Feel free to bring up other topics of interest in the comments below or send an email to info@foretellix.com. We will do our best to respond to any requests within the next couple of sessions and maybe even hold full sessions around the deeper or more interesting topics.
We have already published the date of our next webinar on the much-requested topic of requirements-based testing and how to efficiently deploy this with an automated V&V process. The webinar will take place on the 24th of March 5pm CET. You can register to join and ask questions.
Questions:
- Is there also the intent to be used to create or validate datasets for machine learning technologies?
- How can a random scenario be generated without defined constraints
- Are the road and intersection an “actor”?
- Are there standards for reporting logs of each run to understand failure states and pre and post-actor states?
- “Lane change” is a good concept in environments that provide lanes. But what about environments with mere “free space traffic” (think of Indian roads with lots of single-track vehicles)?

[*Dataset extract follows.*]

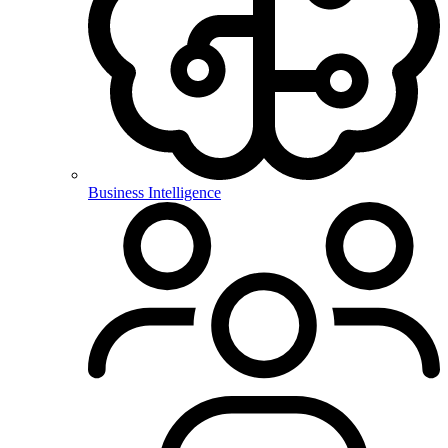
Business Intelligence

- How to know the CDV does not have a major hole? How do you know you have done enough to “verify”?
- How do you calculate the coverage metrics?
- How do you handle the issue “curse of dimensionality”. If I have 100 parameters, will the platform test all combinations?
- In your demo showing the test scores, ranks, etc., could you explain again what you are optimizing in terms of “ranks?”
- Can your tool be also used for parameter identification through its optimization capabilities? Is there a predefined workflow for that?
- Do you consider the probability of scenarios when selecting them or when evaluating the performance of the AV in the report?
- How do you define “undesirable” results such as a collision?
- Are these sequences of behaviors open loop? e.g. in the lane overtaking sequence, could you randomly generate a sequence where the actor sideswipes the AV? How would you isolate those scenarios where a collision is due to an overly aggressive actor rather than the AV’s failure? Since you’re generating a huge volume of scenarios, manual triage isn’t an option.
- If the randomly picked parameters generate a combination that is not physically possible for a vehicle at runtime, how is it handled?
- Is there an open parser/interpreter to validate a scenario?
- How should we set the scenario parameter range?
- Are the trajectories generated kinematically feasible by default? If not, is there a way to encode such constraints?
- How do you create edge case scenarios?
- Is there a reference implementation for tools implementing the format?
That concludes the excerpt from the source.